Data supplied below:

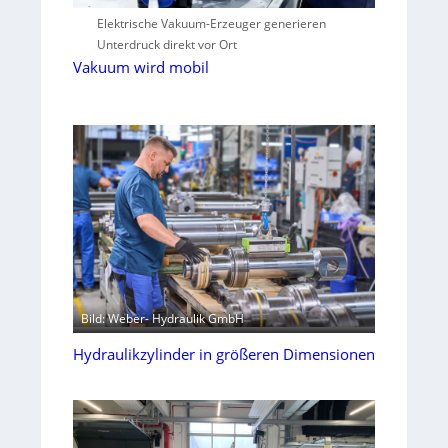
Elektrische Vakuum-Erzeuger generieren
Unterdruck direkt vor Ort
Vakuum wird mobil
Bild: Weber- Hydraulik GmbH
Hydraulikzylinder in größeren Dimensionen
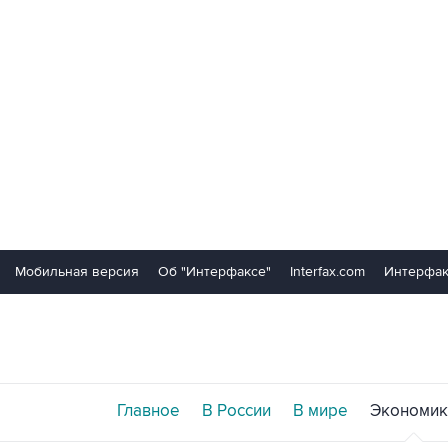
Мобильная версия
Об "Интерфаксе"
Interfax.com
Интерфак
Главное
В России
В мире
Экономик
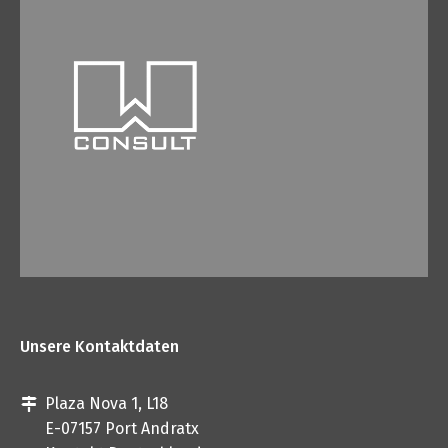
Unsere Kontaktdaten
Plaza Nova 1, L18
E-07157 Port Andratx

End of Data supplied.
Data supplied below:

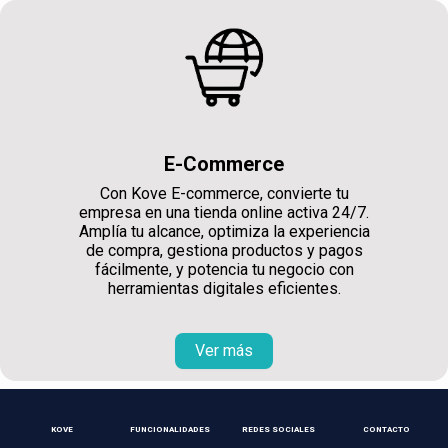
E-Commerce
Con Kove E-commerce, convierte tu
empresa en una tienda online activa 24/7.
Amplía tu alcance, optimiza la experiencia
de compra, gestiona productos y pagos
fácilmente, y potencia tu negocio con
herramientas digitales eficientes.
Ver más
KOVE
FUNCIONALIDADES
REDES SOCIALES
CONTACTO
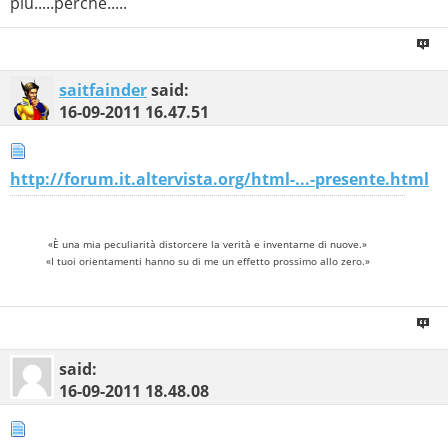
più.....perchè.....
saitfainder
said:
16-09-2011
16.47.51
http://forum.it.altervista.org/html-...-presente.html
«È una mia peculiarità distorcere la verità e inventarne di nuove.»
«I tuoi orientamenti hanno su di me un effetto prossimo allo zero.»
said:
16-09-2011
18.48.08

End of Data supplied.
Data supplied below:

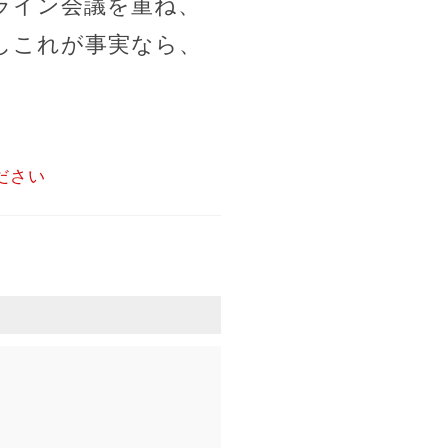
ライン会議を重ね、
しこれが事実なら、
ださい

End of Data supplied.

#### [What to work on]
Looking through the data above, copy out each line in which the string "Vakuum" occurs.

#### [Expected answer]
Elektrische Vakuum-Erzeuger generieren
Vakuum wird mobil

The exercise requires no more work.